Allein, dass der unter Trump dreimal mit auf Lebenszeit ernannten erzkonservativen Richtern neu bestückte Supreme Court den Fall aus North Carolina zur Prüfung annahm, hat Schockwellen ausgelöst; jedenfalls dort, wo Demokraten den Ton angeben. Dort hat sich eine regelrechte Angst vor dem Zahlenpaar „6:3“ herausgebildet. So fielen zuletzt fast alle relevanten Urteile aus. Drei liberale Richter/-innen – Stephen Breyer (ab sofort als Ersatz: Ketanji Brown Jackson), Elena Kagan und Sonia Sotomayor – sahen sich einer Rechts-Mehrheit gegenüber. Neben den Urgesteinen Clarence Thomas, Samuel Alito und John Roberts sind das die Trump-„Geschöpfe“ Neil Gorsuch, Brett Kavanaugh und Amy Coney Barrett. Alles Leute, die in ihren Anhörungen im Senat bekundet hatten, das landesweite Recht auf Abtreibung nicht anzutasten. Geschwätz von gestern.

Homosexualität bedroht

Wie dieses Sextett in Urteilen argumentiert, klingt oft deckungsgleich mit dem, was die Republikaner propagieren: weniger Staat, weniger Befugnisse für Washington, weniger Zeitgeist-„Firlefanz“, der in der über 200 Jahre alten Verfassung nicht vorkommt. Stattdessen mehr Zuständigkeiten für die Bundesstaaten. 30 davon werden von Republikanern regiert, 17 von den Demokraten. Ihnen schwant Böses. So hat Richter Clarence Thomas bereits die gleichgeschlechtliche Ehe (seit 2015), die Straffreiheit von gleichgeschlechtlichem Sex (seit 2022) und das Recht auf Empfängnisverhütung (seit 1965) zur Disposition gestellt.

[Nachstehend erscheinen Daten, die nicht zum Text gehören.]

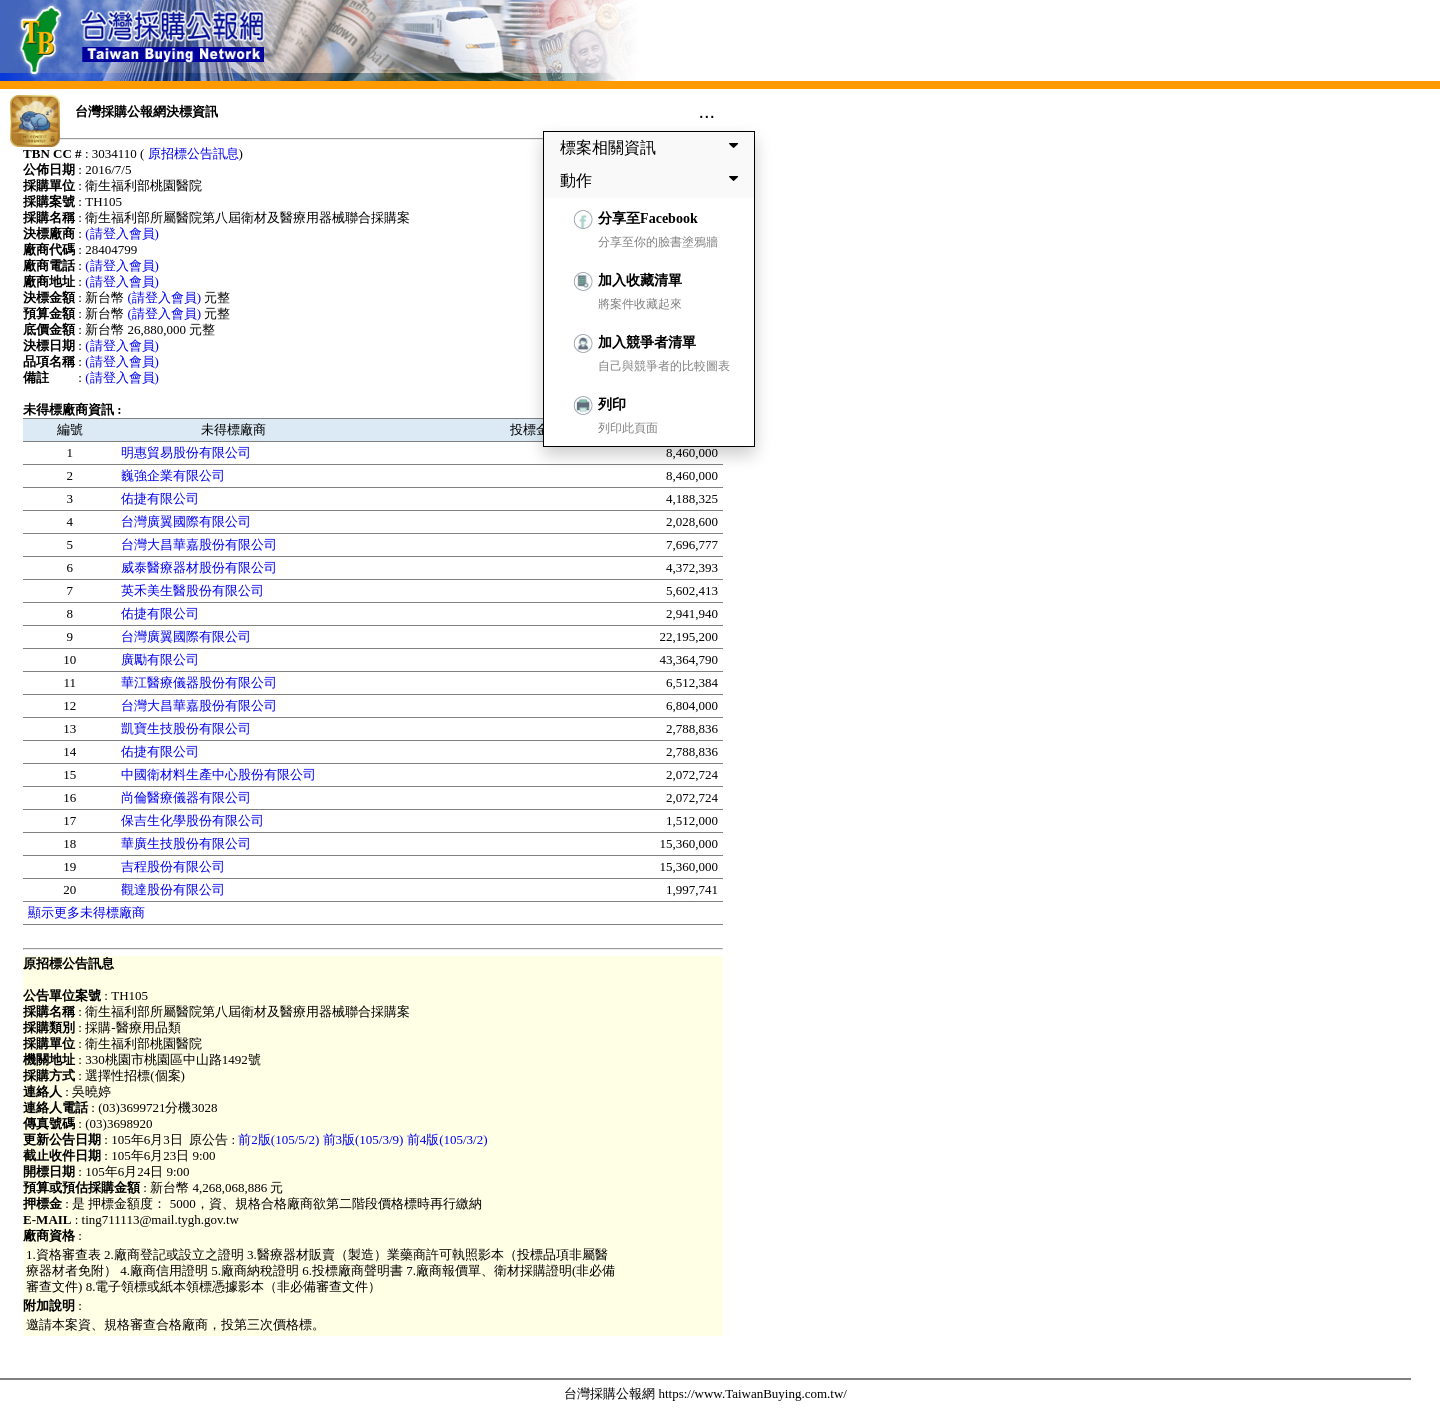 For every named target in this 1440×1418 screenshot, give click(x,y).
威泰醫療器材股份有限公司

Der Druck auf die vielleicht nur noch bis November mit knapper Mehrheit im Kongress regierende Partei von Joe Biden wächst. Im Eiltempo sollen Dämme gegen den Rechtsdrall hochgezogen werden. Von Aufstockung der Richterbank ist die Rede. Auch von einer Begrenzung der lebenslangen Amtszeit der Richter. Und davon, eine zentrale Abstimmungshürde im Senat, den Filibuster, zu schleifen, um etwa das Recht auf Abtreibung dem Zugriff des Supreme Courts zu entziehen und die Wahlgesetze mit einem höheren gesetzlichen Sicherheitszaun zu schützen. Alle Initiativen würden Jahre brauchen. Für manches fehlen den Demokraten die nötigen Stimmen. Also setzen sie auf Volkes Willen und die Wahlen im November. Laut Umfragen kommt die „Revolution der schwarzen Roben“, wie es in sozialen Medien heißt, in der Breite nicht gut an.